Since the given point lies in the 3rd quadrant, 

tan θ = tan (π + π/4) …[∵ tan (n + x) = tan x] 

∴ tan θ = tan (5π/4)

∴ θ = (5π/4) = 225° 

∴ the required polar co-ordinates are ( \(\sqrt2\), 225°).

(x, y) = (- √ 3, 1) 

∴ r = \(\sqrt{x^2+y^2} = \sqrt{3+1}=\sqrt4=2\)

tan θ = \(\frac{y}{x} = \frac {1}{-\sqrt3}=-tan \frac{\pi}{6}\)

Since the given point lies in the 2nd quadrant, 

tan θ = tan (π-π/6) …[∵ tan (π – x) = – tan x] 

∴ tan θ = tan (5π/6)

∴ θ = (5π/6)= 150° 

∴ the required polar co-ordinates are (2, 150°)

(x, y) = ( 1,√3)

∴ r =\(\sqrt{x^2+y^2} = \sqrt{1+3} = \sqrt4 = 2\)

tan θ = \(\frac{y}{x} = \frac {\sqrt3}{1} =\sqrt3\)

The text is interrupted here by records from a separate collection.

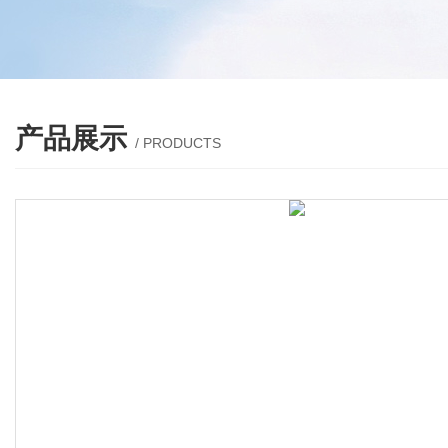
产品展示
/ PRODUCTS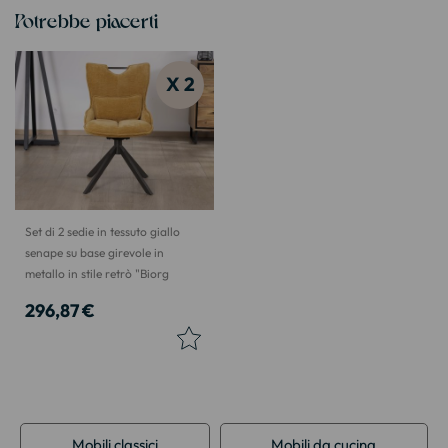
Potrebbe piacerti
X 2
Set di 2 sedie in tessuto giallo
senape su base girevole in
metallo in stile retrò "Biorg
296,87 €
Mobili classici
Mobili da cucina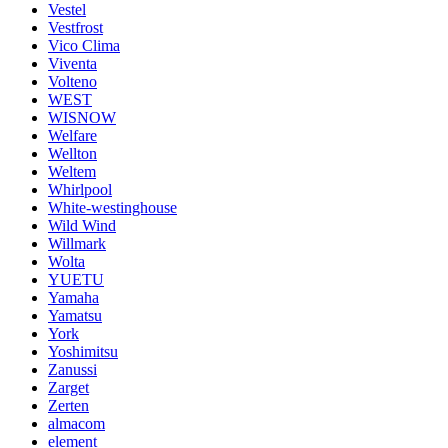
Vestel
Vestfrost
Vico Clima
Viventa
Volteno
WEST
WISNOW
Welfare
Wellton
Weltem
Whirlpool
White-westinghouse
Wild Wind
Willmark
Wolta
YUETU
Yamaha
Yamatsu
York
Yoshimitsu
Zanussi
Zarget
Zerten
almacom
element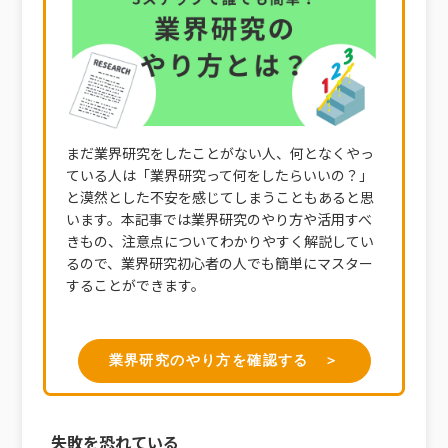
まだ業界研究をしたことがない人、何となくやっ
ている人は「業界研究って何をしたらいいの？」
と漠然とした不安を感じてしまうこともあると思
います。本記事では業界研究のやり方や活用すべ
きもの、注意点についてわかりやすく解説してい
るので、業界研究初心者の人でも簡単にマスター
することができます。
業界研究のやり方を確認する ＞
失敗を恐れている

Since the given point lies in the 1st quadrant, 

θ = 60° …[∵ tan 60° = √3] 

∴ the required polar co-ordinates are (2, 60°).

(x, y) = (5, 5) 

∴ r = \(\sqrt{x^2+y^2} = \sqrt{25+25}\)

= \(\sqrt{50} = 5\sqrt{2}\)

tan θ = y/x = 5/5 = 1 

Since the given point lies in the 1st quadrant, 

θ = 45° …[∵ tan 45° = 1] 

∴ the required polar co-ordinates are ( \(5\sqrt{2}\), 45°).